Functional Genomic Dissection of Refractory Anemia

难治性贫血的功能基因组解析

• 批准号: 7022794
• 负责人: TODD R. GOLUB
• 金额: $ 32.22万
• 依托单位: DANA-FARBER CANCER INST
• 依托单位国家: 美国
• 财政年份: 2005
• 资助国家: 美国
• 起止时间: 2005-09-15 至 2009-08-31
• 项目状态: 已结题
• 来源: https://reporter.nih.gov/project-details/7022794
• 关键词: CD34 molecule; RNA interference; biotechnology; bone marrow; cell differentiation; cell proliferation; chromosomes; clinical research; comparative genomic hybridization; drug discovery /isolation; drug screening /evaluation; dyserythropoietic anemia; erythroid stem cell; functional /structural genomics; gene deletion mutation; gene expression; gene expression profiling; high throughput technology; human subject; human tissue; microarray technology; molecular cloning; phenotype; small molecule

DESCRIPTION (provided by applicant): Myelodysplastic syndrome (MDS) has been long recognized as a collection of diseases characterized by ineffective hematopoiesis associated with impairment of differentiation and intra-medullary apoptosis. Moreover, patients with MDS often progress to acute myeloid leukemia (AML). The pathogenesis of MDS remains obscure, and effective therapies are lacking. One challenge is that MDS represents a diverse collection of diseases, categorized by often vague clinical criteria. One exception to this, however, is the 5q syndrome, which has distinct clinical characteristics and is associated with deletions of the long arm of chromosome 5. The disease gene for this syndrome has yet to be identified. We therefore propose here an ambitious genomics-based approach to the cloning of the 5q- syndrome disease gene, and to the discovery of small molecules that circumvent the differentiation block that is characteristic of MDS. In Aim 1, we will perform a systematic, RNA interference-based functional genomic screen in CD34+ primary hematopoietic progenitor cells to identify those genes in the critically deleted region of 5q that recapitulate the differentiation defect characteristic of MDS. In addition, we will perform fine-mapping of the 5q region using high density custom microarray comparative genomic hybridization (CGH) in order to identify patients with previously unrecognized, small deletions. Furthermore, we will utilize .a novel single-molecule sequencing method to resequence the candidate genes on 5q for mutations. In Aim 2, we will perform a high throughput gene expression-based small molecule screen using the GE-HTS method developed in our laboratory. Using this approach, we expect to identify small molecules (or drugs) capable of promoting the expansion and differentiation of hematopoietic progenitors. Such compounds would be valuable both as tool compounds with which to dissect the biology of MDS, and as potential starting points for the development of new therapies of MDS.
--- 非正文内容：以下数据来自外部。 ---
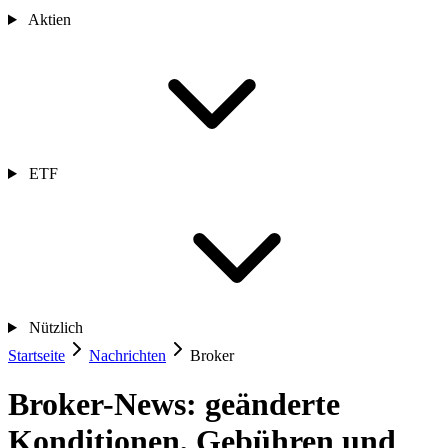
Aktien
ETF
Nützlich
Startseite
Nachrichten
Broker
Broker-News: geänderte
Konditionen, Gebühren und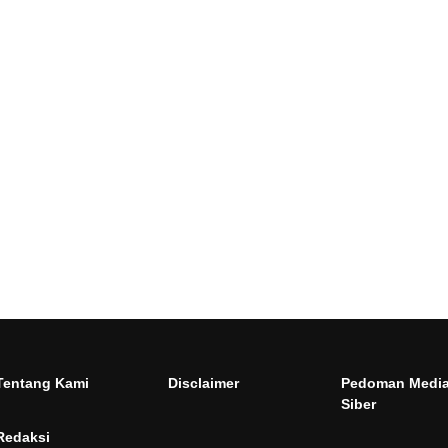
Tentang Kami
Disclaimer
Pedoman Medi
Siber
Redaksi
描述（由申请人提供）： 骨髓增生异常综合征（MDS）是一组以造血功能低下、分化障碍和髓内细胞凋亡为特征的疾病。 此外，MDS患者通常进展为急性髓性白血病（AML）。MDS的发病机制尚不清楚，缺乏有效的治疗方法。一个挑战是MDS代表了多种疾病的集合，通常通过模糊的临床标准进行分类。然而，5 q综合征是一个例外，它具有独特的临床特征，与5号染色体长臂缺失有关。这种综合征的致病基因尚未确定。因此，我们在这里提出了一个雄心勃勃的基于基因组学的方法来克隆5 q综合征疾病基因，并发现小分子，绕过分化块，这是MDS的特征。在目标1中，我们将在CD 34+原代造血祖细胞中进行系统的、基于RNA干扰的功能基因组筛选，以鉴定5 q关键缺失区域中概括MDS分化缺陷特征的那些基因。此外，我们将使用高密度定制微阵列比较基因组杂交（CGH）对5 q区域进行精细定位，以识别先前未识别的小缺失患者。此外，我们将利用一种新的单分子测序方法对5 q上的突变候选基因进行重新测序。在目标2中，我们将使用我们实验室开发的GE-HTS方法进行基于基因表达的高通量小分子筛选。使用这种方法，我们期望鉴定能够促进造血祖细胞扩增和分化的小分子（或药物）。这样的化合物作为剖析MDS生物学的工具化合物和作为开发MDS新疗法的潜在起点都是有价值的。